Saved data entries
"""
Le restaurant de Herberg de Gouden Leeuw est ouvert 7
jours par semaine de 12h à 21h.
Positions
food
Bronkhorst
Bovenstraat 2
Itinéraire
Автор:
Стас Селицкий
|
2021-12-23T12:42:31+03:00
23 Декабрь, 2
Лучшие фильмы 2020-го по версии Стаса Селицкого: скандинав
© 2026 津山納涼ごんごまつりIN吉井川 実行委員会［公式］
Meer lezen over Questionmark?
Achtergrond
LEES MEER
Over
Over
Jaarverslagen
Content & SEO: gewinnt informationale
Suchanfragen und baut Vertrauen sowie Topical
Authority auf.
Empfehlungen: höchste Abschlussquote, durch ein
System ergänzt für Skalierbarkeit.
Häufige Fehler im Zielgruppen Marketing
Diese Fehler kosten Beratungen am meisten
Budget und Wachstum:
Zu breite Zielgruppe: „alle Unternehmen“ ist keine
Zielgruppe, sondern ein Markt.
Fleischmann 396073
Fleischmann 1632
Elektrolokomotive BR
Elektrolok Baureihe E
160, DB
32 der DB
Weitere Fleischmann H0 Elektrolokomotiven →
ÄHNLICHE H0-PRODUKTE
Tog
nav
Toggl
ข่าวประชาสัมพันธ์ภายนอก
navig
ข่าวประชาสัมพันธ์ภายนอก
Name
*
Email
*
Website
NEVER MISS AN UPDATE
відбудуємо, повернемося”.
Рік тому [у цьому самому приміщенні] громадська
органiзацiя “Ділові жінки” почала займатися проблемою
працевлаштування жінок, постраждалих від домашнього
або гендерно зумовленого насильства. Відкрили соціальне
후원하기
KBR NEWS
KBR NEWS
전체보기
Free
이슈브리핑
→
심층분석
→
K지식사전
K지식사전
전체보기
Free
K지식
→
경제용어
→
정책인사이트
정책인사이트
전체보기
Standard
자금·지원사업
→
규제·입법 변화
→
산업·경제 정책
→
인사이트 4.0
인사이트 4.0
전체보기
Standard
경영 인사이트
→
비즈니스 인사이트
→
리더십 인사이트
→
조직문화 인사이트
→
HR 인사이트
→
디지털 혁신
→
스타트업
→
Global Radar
"""
**What is being asked**:
From the records, determine the number of lines holding the word "Fehler", and state that number only.

**Task response**:
2